Y arriba… me pongo romántico. Nada de 4-3-3 moderno. Yo juego 4-4-2 como Dios manda. Jared Borgetti y Javier Hernández. Los dos máximos goleadores históricos de la Selección. Borgetti con sus cabezazos que parecían misiles tierra-aire. Chicharito con goles en tres Mundiales distintos, algo que muy pocos mortales han logrado.

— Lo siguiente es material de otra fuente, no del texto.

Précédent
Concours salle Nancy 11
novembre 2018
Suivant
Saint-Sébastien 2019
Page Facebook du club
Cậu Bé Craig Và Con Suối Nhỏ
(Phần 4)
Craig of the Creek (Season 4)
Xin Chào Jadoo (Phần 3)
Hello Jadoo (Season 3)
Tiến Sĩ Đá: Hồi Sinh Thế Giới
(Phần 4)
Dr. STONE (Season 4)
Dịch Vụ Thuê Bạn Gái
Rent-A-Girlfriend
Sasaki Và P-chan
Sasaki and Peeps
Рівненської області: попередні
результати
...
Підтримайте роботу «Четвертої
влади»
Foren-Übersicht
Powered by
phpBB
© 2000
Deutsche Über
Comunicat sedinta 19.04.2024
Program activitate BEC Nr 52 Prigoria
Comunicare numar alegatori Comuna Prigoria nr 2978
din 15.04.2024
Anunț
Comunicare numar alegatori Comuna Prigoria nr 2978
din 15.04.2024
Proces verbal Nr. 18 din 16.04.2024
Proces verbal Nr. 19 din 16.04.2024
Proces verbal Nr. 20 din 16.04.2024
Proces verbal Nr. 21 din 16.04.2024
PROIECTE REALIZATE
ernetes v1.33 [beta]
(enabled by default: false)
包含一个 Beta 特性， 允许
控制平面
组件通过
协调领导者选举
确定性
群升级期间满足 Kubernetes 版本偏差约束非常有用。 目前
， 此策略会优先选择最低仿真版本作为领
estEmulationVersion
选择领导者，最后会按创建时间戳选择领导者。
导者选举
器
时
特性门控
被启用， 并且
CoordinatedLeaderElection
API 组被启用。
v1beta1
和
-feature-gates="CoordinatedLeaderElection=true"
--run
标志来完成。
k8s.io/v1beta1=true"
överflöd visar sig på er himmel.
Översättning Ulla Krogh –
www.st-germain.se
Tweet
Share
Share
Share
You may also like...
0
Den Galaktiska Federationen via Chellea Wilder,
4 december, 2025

Este es mi equipo. No es el de FIFA, ni el de los influencers, ni el de los que nacieron en 2005. Es el equipo que me ha hecho levantarme a las 4 de la mañana, el que me ha hecho abrazar a mi papá cuando México y avanzó un poco en el mundial 1986, el que me ha hecho llorar cuando nos eliminan. Es el equipo que me ha dado 44 años de vida periodística.

Y si mañana jugamos otra vez, yo los volvería a poner a todos. Sin dudarlo. Porque el fútbol es sentimiento y avanzar lo más que se pueda.